Un journal de santé n'a pas besoin d'être détaillé ou clinique. Quelques lignes par jour -- comment on a dormi, son niveau d'énergie, quelque chose de notable -- s'accumulent jusqu'à former quelque chose d'utile.
Ce qui mérite d'être suivi
Les symptômes, c'est l'évident. Mais l'énergie est souvent plus révélatrice : la différence entre une journée où l'on fonctionne normalement et une journée où tout demande deux fois plus d'efforts est difficile à quantifier, mais facile à décrire en une phrase. La qualité du sommeil compte plus que les heures. Ce qu'on a mangé avant un après-midi difficile mérite d'être noté.
Il n'est pas nécessaire de tout suivre. Choisir deux ou trois choses qui semblent pertinentes et rester constant avec elles.
Des schémas invisibles dans sa tête
Ce que fait de plus utile un journal de santé, c'est rendre le temps visible. Quand est-ce que ça a commencé ? Est-ce que ça s'améliore ou empire ? Est-ce que c'est pire certains jours ? Ces questions semblent simples mais sont vraiment difficiles à répondre de mémoire seule. Avoir six semaines de notes change ça.
Un rendez-vous médical dure dix minutes. Apporter un mois de notes -- même approximatives -- change ce qui est possible dans cette salle.
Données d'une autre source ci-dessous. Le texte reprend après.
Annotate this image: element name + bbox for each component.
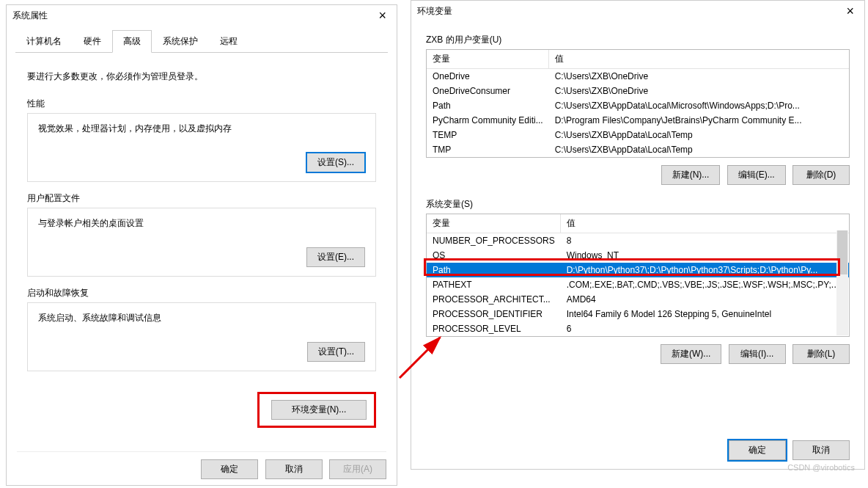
cell-val: .COM;.EXE;.BAT;.CMD;.VBS;.VBE;.JS;.JSE;.… bbox=[561, 277, 849, 292]
cell-val: Windows_NT bbox=[561, 248, 849, 263]
dialog-title: 系统属性 bbox=[12, 10, 48, 22]
tab-content: 要进行大多数更改，你必须作为管理员登录。 性能 视觉效果，处理器计划，内存使用，… bbox=[7, 53, 397, 440]
tab-system-protection[interactable]: 系统保护 bbox=[152, 30, 209, 53]
env-button-highlight: 环境变量(N)... bbox=[257, 392, 376, 428]
cell-var: PATHEXT bbox=[427, 277, 561, 292]
cell-var: OS bbox=[427, 248, 561, 263]
scrollbar-thumb[interactable] bbox=[837, 230, 847, 274]
cell-val: 6 bbox=[561, 321, 849, 336]
cell-var: NUMBER_OF_PROCESSORS bbox=[427, 233, 561, 249]
edit-sys-var-button[interactable]: 编辑(I)... bbox=[729, 344, 786, 364]
cell-var: PROCESSOR_ARCHITECT... bbox=[427, 292, 561, 307]
table-row[interactable]: OneDriveC:\Users\ZXB\OneDrive bbox=[427, 69, 849, 84]
delete-sys-var-button[interactable]: 删除(L) bbox=[792, 344, 850, 364]
scrollbar[interactable] bbox=[836, 230, 848, 335]
close-icon[interactable]: × bbox=[842, 4, 858, 19]
environment-variables-dialog: 环境变量 × ZXB 的用户变量(U) 变量 值 OneDriveC:\User… bbox=[411, 0, 865, 470]
cell-val: C:\Users\ZXB\AppData\Local\Temp bbox=[549, 128, 849, 142]
cell-var: PROCESSOR_LEVEL bbox=[427, 321, 561, 336]
tab-remote[interactable]: 远程 bbox=[209, 30, 249, 53]
performance-group: 性能 视觉效果，处理器计划，内存使用，以及虚拟内存 设置(S)... bbox=[27, 98, 376, 182]
system-vars-section: 系统变量(S) 变量 值 NUMBER_OF_PROCESSORS8OSWind… bbox=[426, 198, 850, 364]
tab-computer-name[interactable]: 计算机名 bbox=[15, 30, 73, 53]
col-value[interactable]: 值 bbox=[549, 50, 849, 69]
user-vars-section: ZXB 的用户变量(U) 变量 值 OneDriveC:\Users\ZXB\O… bbox=[426, 34, 850, 185]
env-button-row: 环境变量(N)... bbox=[27, 392, 376, 428]
new-user-var-button[interactable]: 新建(N)... bbox=[661, 165, 721, 185]
system-vars-buttons: 新建(W)... 编辑(I)... 删除(L) bbox=[426, 344, 850, 364]
edit-user-var-button[interactable]: 编辑(E)... bbox=[727, 165, 786, 185]
tab-advanced[interactable]: 高级 bbox=[112, 30, 152, 53]
user-profile-group: 用户配置文件 与登录帐户相关的桌面设置 设置(E)... bbox=[27, 192, 376, 277]
cell-val: Intel64 Family 6 Model 126 Stepping 5, G… bbox=[561, 307, 849, 321]
delete-user-var-button[interactable]: 删除(D) bbox=[792, 165, 850, 185]
col-variable[interactable]: 变量 bbox=[427, 214, 561, 233]
table-row[interactable]: PROCESSOR_LEVEL6 bbox=[427, 321, 849, 336]
cell-val: C:\Users\ZXB\AppData\Local\Temp bbox=[549, 142, 849, 157]
user-profile-box: 与登录帐户相关的桌面设置 设置(E)... bbox=[27, 208, 376, 277]
cell-val: C:\Users\ZXB\OneDrive bbox=[549, 69, 849, 84]
ok-button[interactable]: 确定 bbox=[729, 440, 786, 460]
dialog-bottom-bar: 确定 取消 bbox=[724, 440, 850, 460]
cell-val: C:\Users\ZXB\AppData\Local\Microsoft\Win… bbox=[549, 98, 849, 113]
cell-val: D:\Program Files\Company\JetBrains\PyCha… bbox=[549, 113, 849, 128]
startup-title: 启动和故障恢复 bbox=[27, 287, 376, 299]
startup-group: 启动和故障恢复 系统启动、系统故障和调试信息 设置(T)... bbox=[27, 287, 376, 371]
cancel-button[interactable]: 取消 bbox=[792, 440, 850, 460]
system-vars-label: 系统变量(S) bbox=[426, 198, 850, 211]
cell-var: PyCharm Community Editi... bbox=[427, 113, 549, 128]
system-vars-table[interactable]: 变量 值 NUMBER_OF_PROCESSORS8OSWindows_NTPa… bbox=[426, 214, 850, 337]
performance-box: 视觉效果，处理器计划，内存使用，以及虚拟内存 设置(S)... bbox=[27, 113, 376, 182]
table-row[interactable]: TMPC:\Users\ZXB\AppData\Local\Temp bbox=[427, 142, 849, 157]
user-vars-buttons: 新建(N)... 编辑(E)... 删除(D) bbox=[426, 165, 850, 185]
table-row[interactable]: PathC:\Users\ZXB\AppData\Local\Microsoft… bbox=[427, 98, 849, 113]
col-variable[interactable]: 变量 bbox=[427, 50, 549, 69]
table-row[interactable]: NUMBER_OF_PROCESSORS8 bbox=[427, 233, 849, 249]
close-icon[interactable]: × bbox=[374, 8, 391, 23]
performance-desc: 视觉效果，处理器计划，内存使用，以及虚拟内存 bbox=[38, 123, 365, 135]
tab-hardware[interactable]: 硬件 bbox=[73, 30, 112, 53]
cell-var: Path bbox=[427, 263, 561, 277]
cell-var: OneDrive bbox=[427, 69, 549, 84]
cell-val: AMD64 bbox=[561, 292, 849, 307]
cell-val: C:\Users\ZXB\OneDrive bbox=[549, 84, 849, 98]
system-properties-dialog: 系统属性 × 计算机名 硬件 高级 系统保护 远程 要进行大多数更改，你必须作为… bbox=[6, 4, 397, 486]
apply-button[interactable]: 应用(A) bbox=[329, 459, 386, 479]
watermark: CSDN @virobotics bbox=[787, 463, 855, 472]
dialog-bottom-bar: 确定 取消 应用(A) bbox=[17, 451, 386, 479]
admin-note: 要进行大多数更改，你必须作为管理员登录。 bbox=[27, 70, 376, 83]
user-profile-settings-button[interactable]: 设置(E)... bbox=[306, 247, 365, 267]
environment-variables-button[interactable]: 环境变量(N)... bbox=[271, 400, 367, 420]
startup-settings-button[interactable]: 设置(T)... bbox=[307, 342, 365, 362]
table-row[interactable]: PyCharm Community Editi...D:\Program Fil… bbox=[427, 113, 849, 128]
cell-var: PROCESSOR_IDENTIFIER bbox=[427, 307, 561, 321]
cell-var: Path bbox=[427, 98, 549, 113]
cell-var: OneDriveConsumer bbox=[427, 84, 549, 98]
startup-box: 系统启动、系统故障和调试信息 设置(T)... bbox=[27, 302, 376, 371]
table-row[interactable]: PROCESSOR_IDENTIFIERIntel64 Family 6 Mod… bbox=[427, 307, 849, 321]
table-row[interactable]: PathD:\Python\Python37\;D:\Python\Python… bbox=[427, 263, 849, 277]
cell-val: D:\Python\Python37\;D:\Python\Python37\S… bbox=[561, 263, 849, 277]
cell-var: TEMP bbox=[427, 128, 549, 142]
cancel-button[interactable]: 取消 bbox=[265, 459, 323, 479]
table-row[interactable]: OSWindows_NT bbox=[427, 248, 849, 263]
user-vars-label: ZXB 的用户变量(U) bbox=[426, 34, 850, 46]
table-row[interactable]: TEMPC:\Users\ZXB\AppData\Local\Temp bbox=[427, 128, 849, 142]
cell-val: 8 bbox=[561, 233, 849, 249]
titlebar: 系统属性 × bbox=[7, 5, 397, 29]
table-row[interactable]: PROCESSOR_ARCHITECT...AMD64 bbox=[427, 292, 849, 307]
cell-var: TMP bbox=[427, 142, 549, 157]
user-profile-title: 用户配置文件 bbox=[27, 192, 376, 205]
startup-desc: 系统启动、系统故障和调试信息 bbox=[38, 312, 365, 324]
ok-button[interactable]: 确定 bbox=[201, 459, 258, 479]
tab-strip: 计算机名 硬件 高级 系统保护 远程 bbox=[15, 29, 388, 53]
performance-settings-button[interactable]: 设置(S)... bbox=[306, 153, 365, 172]
col-value[interactable]: 值 bbox=[561, 214, 849, 233]
performance-title: 性能 bbox=[27, 98, 376, 110]
dialog-title: 环境变量 bbox=[417, 5, 452, 18]
table-row[interactable]: OneDriveConsumerC:\Users\ZXB\OneDrive bbox=[427, 84, 849, 98]
titlebar: 环境变量 × bbox=[411, 1, 864, 25]
user-vars-table[interactable]: 变量 值 OneDriveC:\Users\ZXB\OneDriveOneDri… bbox=[426, 49, 850, 158]
table-row[interactable]: PATHEXT.COM;.EXE;.BAT;.CMD;.VBS;.VBE;.JS… bbox=[427, 277, 849, 292]
new-sys-var-button[interactable]: 新建(W)... bbox=[661, 344, 721, 364]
Au lieu de 'je suis fatigué ces derniers temps', on peut dire : 'J'ai une faible énergie la plupart des après-midis depuis environ cinq semaines, pire quand je dors moins de six heures.'
Le modèle santé d'Innera
Le modèle santé d'Innera reste simple : niveau d'énergie, sommeil, symptômes, et tout ce qui mérite d'être mentionné. L'objectif n'est pas un dossier médical -- c'est assez d'informations pour remarquer quand quelque chose dure depuis plus longtemps qu'on ne le pensait.
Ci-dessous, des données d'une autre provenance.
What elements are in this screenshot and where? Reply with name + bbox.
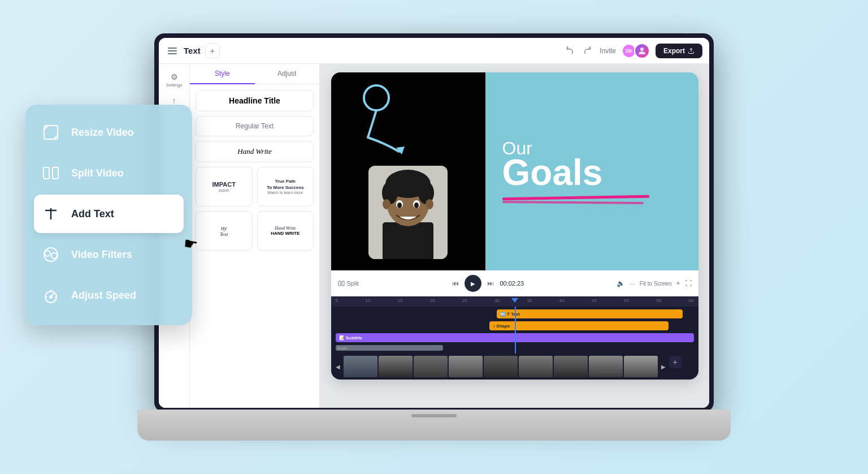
text-card-path[interactable]: True PathTo More Success Watch to learn …: [257, 167, 314, 206]
svg-rect-22: [53, 167, 58, 179]
sidebar-item-settings[interactable]: ⚙ Settings: [164, 70, 184, 90]
text-card-bottom-grid: ny Text Hand Write HAND WRITE: [196, 211, 314, 251]
thumbnail-8: [589, 356, 623, 377]
invite-button[interactable]: Invite: [600, 47, 616, 55]
laptop-base: [137, 410, 731, 441]
video-preview: Our Goals: [331, 72, 698, 380]
add-item-button[interactable]: +: [205, 44, 220, 58]
text-card-impact[interactable]: IMPACT ssion: [196, 167, 253, 206]
thumbnail-2: [379, 356, 413, 377]
menu-item-speed[interactable]: Adjust Speed: [34, 276, 184, 314]
timeline-tracks: 🔤 T Text ♪ Shape 📝 Subtitle: [331, 307, 698, 354]
zoom-in-button[interactable]: +: [676, 279, 680, 287]
svg-rect-18: [338, 281, 341, 286]
redo-button[interactable]: [581, 44, 594, 58]
skip-back-button[interactable]: ⏮: [451, 278, 460, 288]
tab-adjust[interactable]: Adjust: [255, 64, 320, 84]
text-panel: Style Adjust Headline Title Regular Text…: [190, 64, 320, 408]
playback-controls: ⏮ ▶ ⏭ 00:02:23: [363, 275, 612, 292]
slide-left: [331, 72, 485, 270]
resize-video-label: Resize Video: [71, 127, 134, 139]
preview-area: Our Goals: [320, 64, 709, 408]
person-photo: [368, 166, 448, 259]
svg-point-12: [383, 199, 390, 209]
play-button[interactable]: ▶: [465, 275, 481, 292]
avatar-photo: [634, 43, 650, 59]
track-text-chip[interactable]: 🔤 T Text: [497, 309, 683, 318]
tab-style[interactable]: Style: [190, 64, 255, 84]
svg-point-27: [51, 253, 57, 258]
time-display: 00:02:23: [500, 280, 524, 287]
undo-button[interactable]: [563, 44, 576, 58]
goals-main-text: Goals: [502, 154, 603, 191]
controls-bar: Split ⏮ ▶ ⏭ 00:02:23 🔈 —: [331, 270, 698, 296]
laptop-screen-inner: Text + Invite SK: [159, 38, 709, 408]
svg-point-2: [364, 85, 389, 110]
svg-point-17: [414, 202, 419, 208]
thumbnail-6: [519, 356, 553, 377]
volume-button[interactable]: 🔈: [617, 279, 625, 287]
menu-item-split[interactable]: Split Video: [34, 154, 184, 192]
playhead-line: [515, 307, 516, 354]
add-clip-button[interactable]: +: [669, 356, 682, 368]
timeline-ruler: 5 10 15 20 25 30 35 40 4: [331, 296, 698, 307]
svg-rect-6: [383, 222, 433, 259]
upload-icon: ↑: [172, 96, 176, 105]
thumbnail-9: [624, 356, 658, 377]
underline-pink2: [502, 201, 643, 204]
menu-item-add-text[interactable]: Add Text: [34, 195, 184, 233]
slide-right: Our Goals: [485, 72, 698, 270]
menu-item-resize[interactable]: Resize Video: [34, 113, 184, 152]
menu-item-filters[interactable]: Video Filters: [34, 235, 184, 274]
goals-underline: [502, 196, 649, 204]
fit-screen-label: Fit to Screen: [640, 281, 672, 287]
thumbnail-strip: ◀: [331, 354, 698, 380]
hamburger-icon[interactable]: [166, 45, 179, 57]
export-button[interactable]: Export: [656, 44, 702, 58]
thumbnail-1: [344, 356, 377, 377]
split-icon: [41, 163, 61, 183]
svg-point-26: [45, 251, 50, 256]
handwrite-button[interactable]: Hand Write: [196, 141, 314, 162]
track-audio-chip[interactable]: Audio: [336, 345, 443, 351]
text-card-handwrite2[interactable]: Hand Write HAND WRITE: [257, 211, 314, 251]
panel-content: Headline Title Regular Text Hand Write I…: [190, 84, 319, 408]
panel-tabs: Style Adjust: [190, 64, 319, 84]
top-bar-right: Invite SK Export: [563, 43, 702, 59]
add-text-icon: [41, 204, 61, 224]
thumbnail-3: [414, 356, 448, 377]
svg-point-0: [640, 48, 644, 51]
laptop-screen-outer: Text + Invite SK: [154, 33, 714, 412]
fullscreen-button[interactable]: ⛶: [685, 279, 692, 287]
underline-pink1: [502, 195, 649, 201]
text-card-handwrite1[interactable]: ny Text: [196, 211, 253, 251]
app-ui: Text + Invite SK: [159, 38, 709, 408]
resize-icon: [41, 122, 61, 143]
svg-point-13: [426, 199, 433, 209]
stick-figure-svg: [340, 81, 413, 154]
video-filters-label: Video Filters: [71, 249, 132, 261]
page-title: Text: [184, 46, 201, 55]
speed-icon: [41, 285, 61, 305]
skip-forward-button[interactable]: ⏭: [486, 278, 495, 288]
text-style-grid: IMPACT ssion True PathTo More Success Wa…: [196, 167, 314, 206]
headline-title-button[interactable]: Headline Title: [196, 90, 314, 111]
settings-icon: ⚙: [171, 72, 178, 81]
split-button[interactable]: Split: [338, 280, 359, 287]
top-bar: Text + Invite SK: [159, 38, 709, 64]
video-canvas: Our Goals: [331, 72, 698, 270]
svg-line-3: [368, 110, 376, 137]
svg-point-29: [50, 296, 52, 298]
svg-rect-19: [342, 281, 344, 286]
avatar-group: SK: [622, 43, 650, 59]
floating-context-menu: Resize Video Split Video Add Text: [25, 105, 192, 325]
thumbnail-7: [554, 356, 588, 377]
svg-point-16: [397, 202, 402, 208]
track-shape-chip[interactable]: ♪ Shape: [489, 321, 669, 330]
filters-icon: [41, 244, 61, 265]
regular-text-button[interactable]: Regular Text: [196, 116, 314, 136]
laptop-frame: Text + Invite SK: [137, 33, 731, 441]
main-area: ⚙ Settings ↑ Upload ◉ ▦: [159, 64, 709, 408]
split-video-label: Split Video: [71, 167, 124, 179]
top-bar-left: Text +: [166, 44, 559, 58]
Une note sur quand s'arrêter
Suivre sa santé peut basculer vers l'anxiété si on ne fait pas attention. Si ouvrir le journal nous fait sentir pire plutôt que mieux informé, ça mérite attention. Le but est d'avoir des informations disponibles quand elles sont utiles, pas de se surveiller en permanence.
Le bon usage d'un journal de santé est occasionnel -- quand quelque chose se passe, ou avant un rendez-vous médical. C'est un outil, pas une habitude qu'on se doit.